[Stored data entries]
------------------------------------
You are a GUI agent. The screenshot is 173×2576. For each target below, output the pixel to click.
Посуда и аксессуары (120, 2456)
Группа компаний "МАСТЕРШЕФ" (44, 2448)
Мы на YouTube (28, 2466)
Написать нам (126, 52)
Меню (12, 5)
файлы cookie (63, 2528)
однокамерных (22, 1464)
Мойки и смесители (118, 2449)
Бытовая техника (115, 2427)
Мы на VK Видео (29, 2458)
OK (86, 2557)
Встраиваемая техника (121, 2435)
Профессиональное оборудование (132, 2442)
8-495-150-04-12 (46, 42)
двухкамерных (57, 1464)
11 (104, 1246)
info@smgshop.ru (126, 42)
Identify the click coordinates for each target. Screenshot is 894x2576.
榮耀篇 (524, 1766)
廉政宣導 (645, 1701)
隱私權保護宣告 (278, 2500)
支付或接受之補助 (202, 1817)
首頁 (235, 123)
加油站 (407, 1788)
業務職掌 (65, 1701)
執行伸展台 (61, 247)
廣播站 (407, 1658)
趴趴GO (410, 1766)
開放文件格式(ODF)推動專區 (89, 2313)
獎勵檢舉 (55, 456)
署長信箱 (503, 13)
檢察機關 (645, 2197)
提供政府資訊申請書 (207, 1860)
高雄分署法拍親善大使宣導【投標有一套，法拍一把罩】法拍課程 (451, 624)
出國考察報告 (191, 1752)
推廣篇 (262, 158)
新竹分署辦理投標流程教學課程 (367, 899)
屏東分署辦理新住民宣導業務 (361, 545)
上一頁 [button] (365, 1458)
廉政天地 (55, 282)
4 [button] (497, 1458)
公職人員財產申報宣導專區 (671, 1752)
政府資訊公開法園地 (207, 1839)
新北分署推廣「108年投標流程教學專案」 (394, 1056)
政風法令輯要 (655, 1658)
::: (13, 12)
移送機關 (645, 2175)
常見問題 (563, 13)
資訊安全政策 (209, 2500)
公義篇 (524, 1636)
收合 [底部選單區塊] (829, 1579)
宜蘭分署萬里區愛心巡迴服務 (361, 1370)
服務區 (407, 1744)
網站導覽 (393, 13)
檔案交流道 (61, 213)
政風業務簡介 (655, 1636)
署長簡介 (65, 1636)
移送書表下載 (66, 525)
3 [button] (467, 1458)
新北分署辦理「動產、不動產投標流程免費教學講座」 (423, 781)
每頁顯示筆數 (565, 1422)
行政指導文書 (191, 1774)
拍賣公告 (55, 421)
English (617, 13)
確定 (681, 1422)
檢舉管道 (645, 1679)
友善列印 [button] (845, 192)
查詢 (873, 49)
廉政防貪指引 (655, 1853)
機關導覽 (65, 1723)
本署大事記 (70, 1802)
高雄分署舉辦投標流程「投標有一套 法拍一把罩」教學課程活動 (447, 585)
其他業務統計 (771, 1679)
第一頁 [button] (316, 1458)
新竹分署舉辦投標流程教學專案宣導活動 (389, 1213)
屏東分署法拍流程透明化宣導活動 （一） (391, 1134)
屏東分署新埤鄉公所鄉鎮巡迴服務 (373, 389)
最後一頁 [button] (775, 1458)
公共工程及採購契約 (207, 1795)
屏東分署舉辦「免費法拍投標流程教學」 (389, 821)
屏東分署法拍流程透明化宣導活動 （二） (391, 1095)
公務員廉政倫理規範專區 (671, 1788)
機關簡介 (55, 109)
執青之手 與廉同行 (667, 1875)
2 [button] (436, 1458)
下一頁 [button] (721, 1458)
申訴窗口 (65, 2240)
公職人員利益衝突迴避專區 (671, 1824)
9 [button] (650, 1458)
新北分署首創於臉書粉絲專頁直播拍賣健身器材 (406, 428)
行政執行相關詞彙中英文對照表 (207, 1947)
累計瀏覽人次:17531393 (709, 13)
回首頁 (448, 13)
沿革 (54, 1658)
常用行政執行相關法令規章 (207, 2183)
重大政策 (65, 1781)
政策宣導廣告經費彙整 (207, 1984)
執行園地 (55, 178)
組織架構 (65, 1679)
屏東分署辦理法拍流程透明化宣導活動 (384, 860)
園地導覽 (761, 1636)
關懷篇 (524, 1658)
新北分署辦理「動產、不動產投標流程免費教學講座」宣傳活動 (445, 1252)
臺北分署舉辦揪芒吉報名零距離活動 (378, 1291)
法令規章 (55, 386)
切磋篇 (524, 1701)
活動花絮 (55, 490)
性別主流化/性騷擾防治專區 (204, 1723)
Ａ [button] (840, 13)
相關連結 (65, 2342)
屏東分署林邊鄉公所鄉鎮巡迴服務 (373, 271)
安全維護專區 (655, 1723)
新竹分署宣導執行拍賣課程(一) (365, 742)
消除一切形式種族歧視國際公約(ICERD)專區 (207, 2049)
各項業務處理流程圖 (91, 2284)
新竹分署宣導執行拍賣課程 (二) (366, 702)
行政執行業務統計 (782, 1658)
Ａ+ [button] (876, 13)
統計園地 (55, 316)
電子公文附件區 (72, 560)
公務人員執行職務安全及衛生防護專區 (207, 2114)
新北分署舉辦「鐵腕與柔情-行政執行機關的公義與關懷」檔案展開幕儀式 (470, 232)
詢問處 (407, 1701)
------------------------------------
## Task brief
What you write must match the records above exactly, line for line.

## Task solution
You are a GUI agent. The screenshot is 173×2576. For each target below, output the pixel to click.
Посуда и аксессуары (120, 2456)
Группа компаний "МАСТЕРШЕФ" (44, 2448)
Мы на YouTube (28, 2466)
Написать нам (126, 52)
Меню (12, 5)
файлы cookie (63, 2528)
однокамерных (22, 1464)
Мойки и смесители (118, 2449)
Бытовая техника (115, 2427)
Мы на VK Видео (29, 2458)
OK (86, 2557)
Встраиваемая техника (121, 2435)
Профессиональное оборудование (132, 2442)
8-495-150-04-12 (46, 42)
двухкамерных (57, 1464)
11 (104, 1246)
info@smgshop.ru (126, 42)
Identify the click coordinates for each target. Screenshot is 894x2576.
榮耀篇 (524, 1766)
廉政宣導 (645, 1701)
隱私權保護宣告 (278, 2500)
支付或接受之補助 (202, 1817)
首頁 (235, 123)
加油站 (407, 1788)
業務職掌 (65, 1701)
執行伸展台 (61, 247)
廣播站 (407, 1658)
趴趴GO (410, 1766)
開放文件格式(ODF)推動專區 (89, 2313)
獎勵檢舉 (55, 456)
署長信箱 (503, 13)
檢察機關 (645, 2197)
提供政府資訊申請書 (207, 1860)
高雄分署法拍親善大使宣導【投標有一套，法拍一把罩】法拍課程 (451, 624)
出國考察報告 (191, 1752)
推廣篇 (262, 158)
新竹分署辦理投標流程教學課程 (367, 899)
屏東分署辦理新住民宣導業務 (361, 545)
上一頁 [button] (365, 1458)
廉政天地 (55, 282)
4 [button] (497, 1458)
公職人員財產申報宣導專區 (671, 1752)
政府資訊公開法園地 (207, 1839)
新北分署推廣「108年投標流程教學專案」 (394, 1056)
政風法令輯要 (655, 1658)
::: (13, 12)
移送機關 (645, 2175)
常見問題 (563, 13)
資訊安全政策 (209, 2500)
公義篇 (524, 1636)
收合 [底部選單區塊] (829, 1579)
宜蘭分署萬里區愛心巡迴服務 (361, 1370)
服務區 (407, 1744)
網站導覽 (393, 13)
檔案交流道 (61, 213)
政風業務簡介 (655, 1636)
署長簡介 (65, 1636)
移送書表下載 (66, 525)
3 [button] (467, 1458)
新北分署辦理「動產、不動產投標流程免費教學講座」 (423, 781)
每頁顯示筆數 (565, 1422)
行政指導文書 (191, 1774)
拍賣公告 (55, 421)
English (617, 13)
確定 (681, 1422)
檢舉管道 (645, 1679)
友善列印 [button] (845, 192)
查詢 (873, 49)
廉政防貪指引 (655, 1853)
機關導覽 (65, 1723)
本署大事記 (70, 1802)
高雄分署舉辦投標流程「投標有一套 法拍一把罩」教學課程活動 (447, 585)
其他業務統計 (771, 1679)
第一頁 [button] (316, 1458)
新竹分署舉辦投標流程教學專案宣導活動 (389, 1213)
屏東分署法拍流程透明化宣導活動 （一） (391, 1134)
屏東分署新埤鄉公所鄉鎮巡迴服務 (373, 389)
最後一頁 [button] (775, 1458)
公共工程及採購契約 (207, 1795)
屏東分署舉辦「免費法拍投標流程教學」 (389, 821)
屏東分署法拍流程透明化宣導活動 （二） (391, 1095)
公務員廉政倫理規範專區 (671, 1788)
機關簡介 (55, 109)
執青之手 與廉同行 (667, 1875)
2 [button] (436, 1458)
下一頁 [button] (721, 1458)
申訴窗口 (65, 2240)
公職人員利益衝突迴避專區 (671, 1824)
9 [button] (650, 1458)
新北分署首創於臉書粉絲專頁直播拍賣健身器材 (406, 428)
行政執行相關詞彙中英文對照表 (207, 1947)
累計瀏覽人次:17531393 (709, 13)
回首頁 (448, 13)
沿革 (54, 1658)
常用行政執行相關法令規章 (207, 2183)
重大政策 (65, 1781)
政策宣導廣告經費彙整 (207, 1984)
執行園地 (55, 178)
組織架構 (65, 1679)
屏東分署辦理法拍流程透明化宣導活動 (384, 860)
園地導覽 (761, 1636)
關懷篇 (524, 1658)
新北分署辦理「動產、不動產投標流程免費教學講座」宣傳活動 (445, 1252)
臺北分署舉辦揪芒吉報名零距離活動 (378, 1291)
法令規章 (55, 386)
切磋篇 (524, 1701)
活動花絮 (55, 490)
性別主流化/性騷擾防治專區 (204, 1723)
Ａ [button] (840, 13)
相關連結 (65, 2342)
屏東分署林邊鄉公所鄉鎮巡迴服務 (373, 271)
安全維護專區 (655, 1723)
新竹分署宣導執行拍賣課程(一) (365, 742)
消除一切形式種族歧視國際公約(ICERD)專區 (207, 2049)
各項業務處理流程圖 (91, 2284)
新竹分署宣導執行拍賣課程 (二) (366, 702)
行政執行業務統計 (782, 1658)
Ａ+ [button] (876, 13)
統計園地 (55, 316)
電子公文附件區 (72, 560)
公務人員執行職務安全及衛生防護專區 (207, 2114)
新北分署舉辦「鐵腕與柔情-行政執行機關的公義與關懷」檔案展開幕儀式 (470, 232)
詢問處 (407, 1701)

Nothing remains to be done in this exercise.